Quel est l’avis de la commission ? Nous avons déjà débattu du verrou de Bercy, et une mission d’information de notre assemblée travaille sur le sujet. Avis défavorable. Quel est l’avis du Gouvernement ? Monsieur Coquerel, ce n’est pas moi qui ai proposé la création d’une mission. Il s’agit d’une mission parlementaire, et j’ai trop de respect pour le Parlement pour m’immiscer dans ses affaires. Cela dit, il est tout à fait logique que cette mission se réunisse ; comme toutes les missions d’information créées au Parlement, elle est composée de représentants de tous les groupes politiques.
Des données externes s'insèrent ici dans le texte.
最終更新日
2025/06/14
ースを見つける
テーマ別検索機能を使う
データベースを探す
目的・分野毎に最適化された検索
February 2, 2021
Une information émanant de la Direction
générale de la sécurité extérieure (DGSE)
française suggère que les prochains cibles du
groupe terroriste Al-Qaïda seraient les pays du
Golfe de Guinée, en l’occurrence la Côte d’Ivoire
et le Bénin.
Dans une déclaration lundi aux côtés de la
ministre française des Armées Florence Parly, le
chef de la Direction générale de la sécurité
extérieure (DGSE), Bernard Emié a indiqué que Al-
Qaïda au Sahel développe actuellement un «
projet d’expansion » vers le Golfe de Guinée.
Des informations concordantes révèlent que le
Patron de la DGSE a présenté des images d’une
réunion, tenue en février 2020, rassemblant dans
Nous débattons d’un sujet compliqué, sur lequel il est assez facile de sombrer dans la démagogie sans pour autant atteindre l’objectif que nous partageons tous : rendre l’administration fiscale plus efficace dans le recouvrement et la lutte contre la fraude fiscale. On dit beaucoup de bêtises…
Ça, c’est vrai ! Quel aveu ! …en général ! Ne vous inquiétez pas, monsieur le député : chacun prend sa part ! Cela vaut surtout pour le Gouvernement et le Président de la République ! Je vous en prie, monsieur le ministre, n’abaissez pas le débat ! (Sourires.) Il n’y a aucun problème : tout le monde dit beaucoup de bêtises, notamment sur le verrou de Bercy, un mécanisme qui porte sans doute bien mal son nom.
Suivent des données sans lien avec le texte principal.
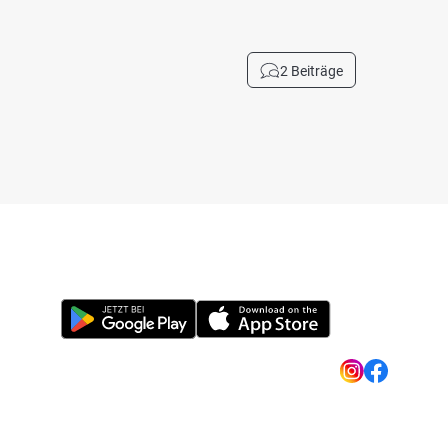
2 Beiträge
Ce mécanisme a été instauré en 1977 dans le but d’aider les contribuables : considérant que l’administration fiscale ne devait pas être la seule à pouvoir engager des poursuites en matière fiscale, une commission indépendante, appelée « commission des infractions fiscales » – CIF – a été créée. Cette commission n’est pas gérée par l’administration de Bercy : présidée par un magistrat, elle est composée de plusieurs magistrats et de personnalités qualifiées désignées par MM. les présidents de l’Assemblée nationale et du Sénat. D’ailleurs, il serait sans doute intéressant que la mission d’information auditionne les membres de cette instance – j’imagine qu’elle le fera. Je le répète : la CIF n’est pas une instance gouvernementale, elle n’émane pas de l’exécutif, elle est composée de magistrats et de membres nommés par les présidents des assemblées parlementaires, ce qui garantit son indépendance vis-à-vis de l’administration fiscale.
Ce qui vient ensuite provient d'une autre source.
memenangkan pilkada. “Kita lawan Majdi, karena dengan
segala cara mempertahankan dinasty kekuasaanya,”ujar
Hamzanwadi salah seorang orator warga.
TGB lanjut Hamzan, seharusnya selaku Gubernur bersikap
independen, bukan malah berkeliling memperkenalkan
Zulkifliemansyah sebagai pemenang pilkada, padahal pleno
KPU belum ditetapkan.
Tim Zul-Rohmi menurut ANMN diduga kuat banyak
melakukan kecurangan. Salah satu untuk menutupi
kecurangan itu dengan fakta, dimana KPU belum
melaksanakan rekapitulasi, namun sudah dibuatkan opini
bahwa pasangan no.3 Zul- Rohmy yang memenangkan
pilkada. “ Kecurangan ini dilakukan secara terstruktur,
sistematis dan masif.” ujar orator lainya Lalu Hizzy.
Le verrou de Bercy, ce n’est donc pas le ministre chargé du budget qui examine les dossiers fiscaux et décide, pour chacun d’entre eux, s’il convient d’engager ou non des poursuites. Cela ne se passe plus comme cela depuis bien longtemps, et c’est fort heureux. L’administration fiscale s’en remet à une commission indépendante, présidée par un magistrat, composée de magistrats et de personnalités qualifiées désignées par les présidents de l’Assemblée nationale et du Sénat. Ces dernières ne sont pas des représentants ou des membres du Parlement – on me dit que ce n’est pas possible, compte tenu de la séparation des pouvoirs –, mais c’est peut-être quelque chose qui pourrait évoluer.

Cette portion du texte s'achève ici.